Corresponding Service Unit

A ghostunnel.service that forwards to localhost:8080:

[Unit]
Description=Ghostunnel
After=network.target ghostunnel.socket
Requires=ghostunnel.socket

[Service]
Type=simple
ExecStart=/usr/bin/ghostunnel server \
    --listen=systemd:ghostunnel \
    --target=localhost:8080 \
    --keystore=/etc/ghostunnel/server-keystore.p12 \
    --cacert=/etc/ghostunnel/cacert.pem \
    --allow-cn=client

[Install]
WantedBy=default.target

The FileDescriptorName in ghostunnel.socket must match the name passed to --listen. If multiple sockets are needed (e.g. for a status port), use the name to distinguish them.

Installing

# Copy unit files into place
sudo cp ghostunnel.socket ghostunnel.service /etc/systemd/system/

# Reload, enable, and start the socket
sudo systemctl daemon-reload
sudo systemctl enable --now ghostunnel.socket

systemd will start ghostunnel.service on demand when a connection arrives on the socket.

Security Hardening

systemd provides sandboxing options that complement Ghostunnel’s built-in Landlock support.
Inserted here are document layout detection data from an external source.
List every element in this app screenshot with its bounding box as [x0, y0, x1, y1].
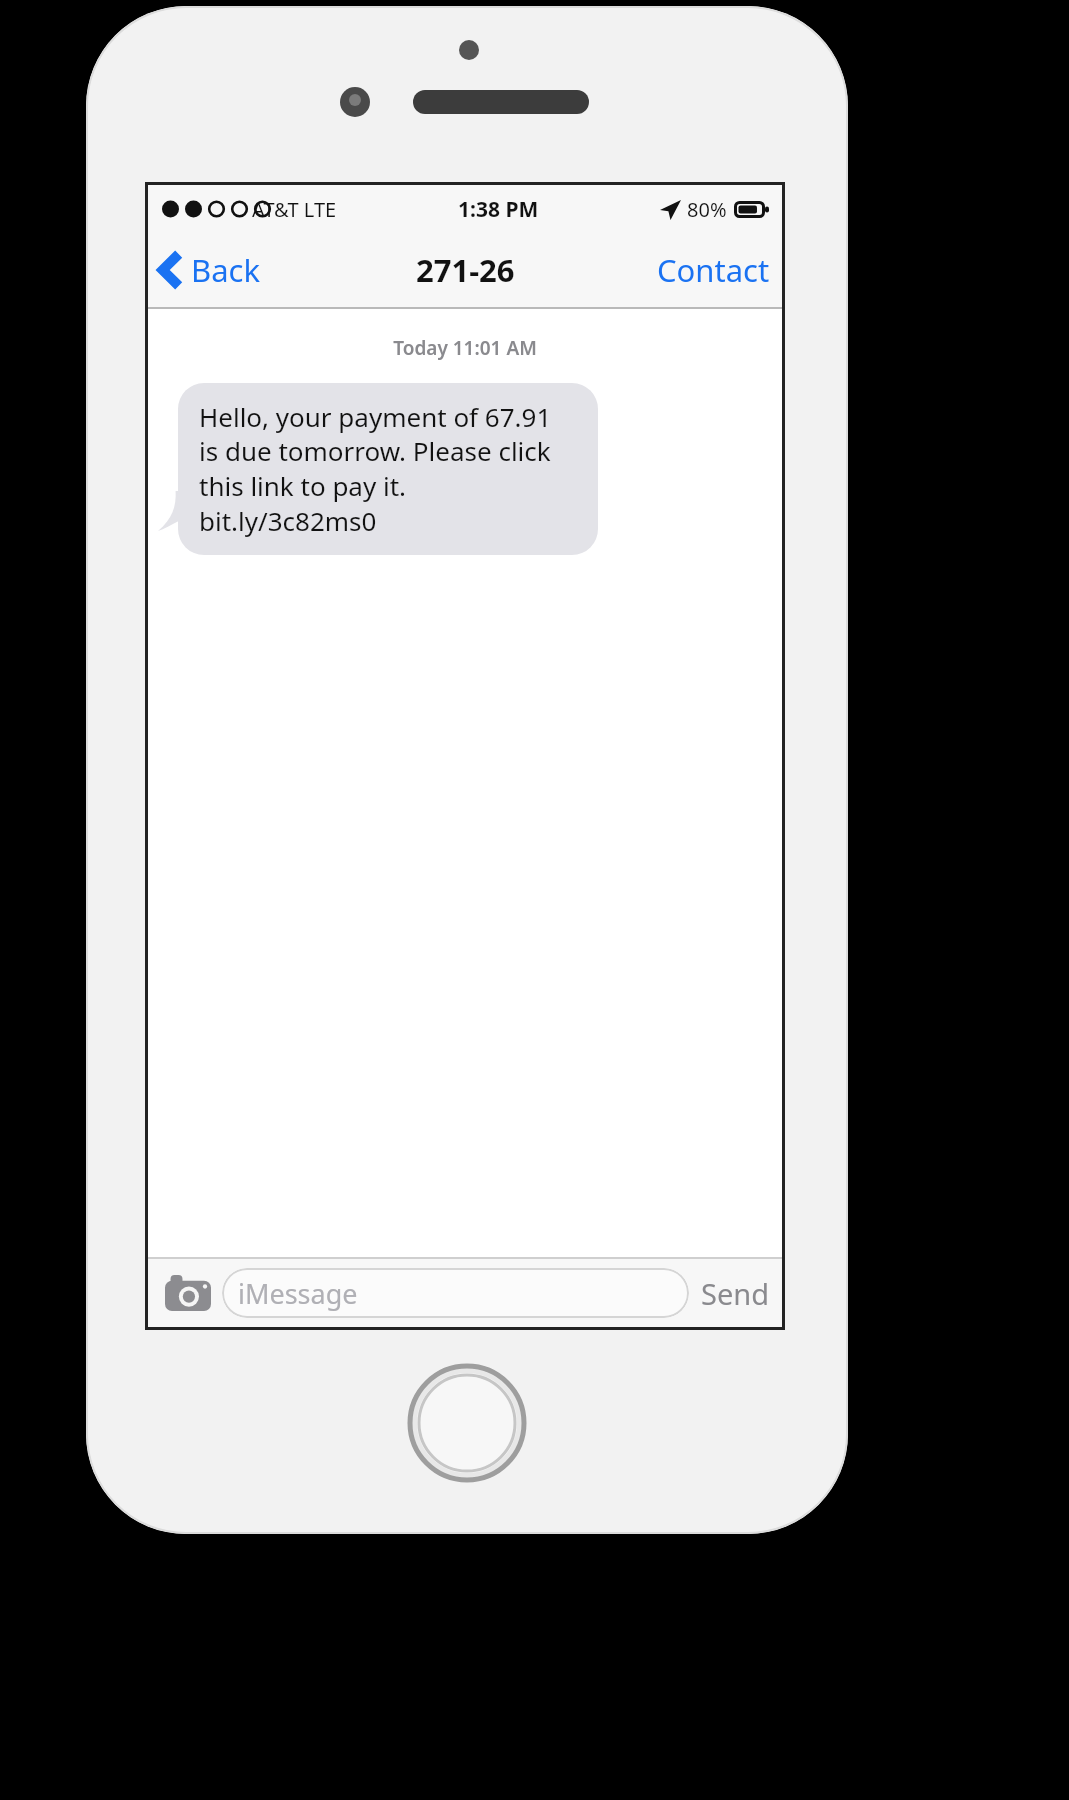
- button[interactable]: Take photo: [160, 1268, 216, 1318]
- staticText: AT&T LTE: [252, 196, 337, 223]
- staticText: Hello, your payment of 67.91 is due tomo…: [199, 399, 577, 539]
- staticText: 80%: [687, 196, 727, 223]
- staticText: Contact: [657, 249, 770, 291]
- staticText: Send: [701, 1274, 770, 1313]
- staticText: 1:38 PM: [458, 195, 539, 224]
- button[interactable]: iMessage: [222, 1268, 689, 1318]
- staticText: 271-26: [416, 249, 515, 291]
- staticText: Today 11:01 AM: [148, 335, 782, 361]
- staticText: Back: [191, 249, 260, 291]
- staticText: iMessage: [238, 1275, 358, 1312]
- button[interactable]: Contact: [657, 233, 770, 307]
- button[interactable]: Hello, your payment of 67.91 is due tomo…: [178, 383, 598, 555]
- button[interactable]: Home: [408, 1364, 526, 1482]
- button[interactable]: Send: [701, 1268, 770, 1318]
- button[interactable]: Back: [160, 233, 260, 307]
These settings restrict the service to the privileges it needs:

[Service]
# Run as a dedicated unprivileged user
DynamicUser=yes

# Filesystem restrictions
ProtectSystem=strict
ProtectHome=yes
PrivateTmp=yes
PrivateDevices=yes
ProtectKernelTunables=yes
ProtectKernelModules=yes
ProtectKernelLogs=yes
ProtectControlGroups=yes
ProtectProc=invisible

# Network: only allow AF_INET/AF_INET6 (and AF_UNIX for syslog/notify)
RestrictAddressFamilies=AF_INET AF_INET6 AF_UNIX

# Capabilities: drop everything, Ghostunnel doesn't need any
# (use socket activation or listen on ports > 1024)
CapabilityBoundingSet=
NoNewPrivileges=yes

# System call filter: allow only networking and basic I/O
SystemCallFilter=@system-service
SystemCallArchitectures=native

# Misc
LockPersonality=yes
RestrictRealtime=yes
RestrictSUIDSGID=yes
RemoveIPC=yes
UMask=0077

Notes

  • DynamicUser=yes allocates a transient user at runtime. If you need persistent state or specific file ownership, use a static User=ghostunnel instead.
  • CapabilityBoundingSet= (empty) drops all capabilities. If you need to bind to a privileged port (< 1024) without socket activation, add CAP_NET_BIND_SERVICE instead.
  • ProtectSystem=strict makes the entire filesystem read-only except /dev, /proc, and /sys. Ghostunnel only needs to read certificate files, so this is safe. If your certificates live outside the default paths, no extra configuration is needed — they are already readable.
  • These settings work alongside Ghostunnel’s own Landlock sandboxing (enabled by default on Linux). The two layers are complementary — systemd restricts at the process level, Landlock restricts within the process.
  • Run systemd-analyze security ghostunnel.service to audit the effective security posture of your unit file.